Showing posts with label truthtelling. Show all posts
Showing posts with label truthtelling. Show all posts

Wednesday, March 2, 2016

Broadcasting sentences

You're now reading a blog post. Consider the sentence you just read. I wrote it once. But you read it, and other readers read it. To each reader, it expressed a different proposition. To Heath it expressed the proposition that Heath was reading a blog post, while to Dagmara it expressed the proposition that Dagmara was reading it. I was somehow responsible for asserting all these propositions.

Suppose that instead I wrote: "This is the best philosophy post you've read so far today." Then to some people, I would have expressed a truth (say, the ones who haven't read any other philosophy posts today yet), but to many others, I would have expressed a falsehood. And I know that this would be so. I'd be telling the truth to some readers and lying to others. Moreover, if you read this post more than once, then whether I told you the truth or lied might have changed between your readings.

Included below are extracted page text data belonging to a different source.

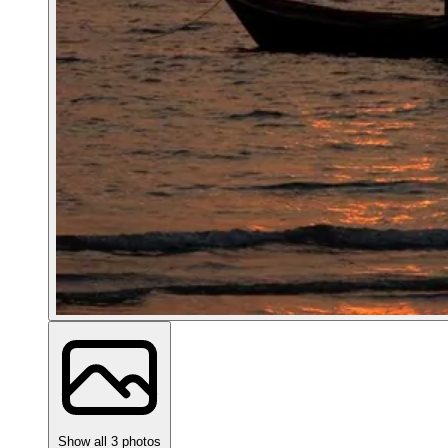
Show all 3 photos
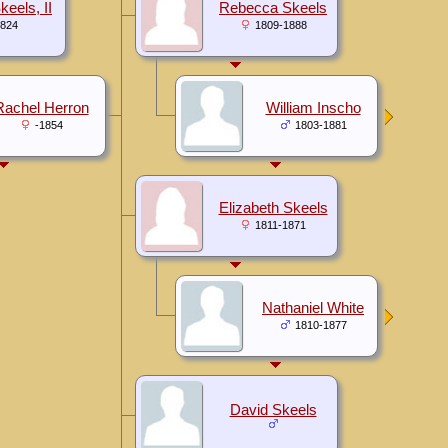
keels, II
Rebecca Skeels
1824
1809-1888
Rachel Herron
William Inscho
-1854
1803-1881
Elizabeth Skeels
1811-1871
Nathaniel White
1810-1877
David Skeels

Notice another curiosity. In the first sentence of this post, I probably expressed over hundred propositions, one per reader (my posts generally get over 150 hits, though some are no doubt bots). But apart from a handful of regulars (hi, Heath; hi, Dagmara), I didn't know who they would be. But I did know that they would all be reading a blog post while reading the sentence, so I was safe writing "You're now reading a blog post." I knew I wasn't lying to any of you. I wasn't BS-ing either. Yet many of the propositions that I expressed were ones I didn't believe. To each of my lurkers, I said something true when I said: "You're now reading a blog post." But the proposition I expressed is a proposition I don't believe, since I don't know who my lurkers are.

It seems that the first sentence of this post is an assertion. After all, if it's not assertion then neither would it have been a lie had I written "You're now reading the best blog post ever written", but of course that would have been a lie. For only assertions are lies. So it's an assertion, and a responsible one, even though I didn't know which propositions I was asserting when I asserted it. (Had I known which propositions I was asserting, I could have counted them, and thus known ahead of time how many people would read this post!)

The norm of assertion, thus, can neither require me to believe what I am asserting nor even to have a belief as to what it is that I am asserting. The truth norm is what best coheres with these strictures.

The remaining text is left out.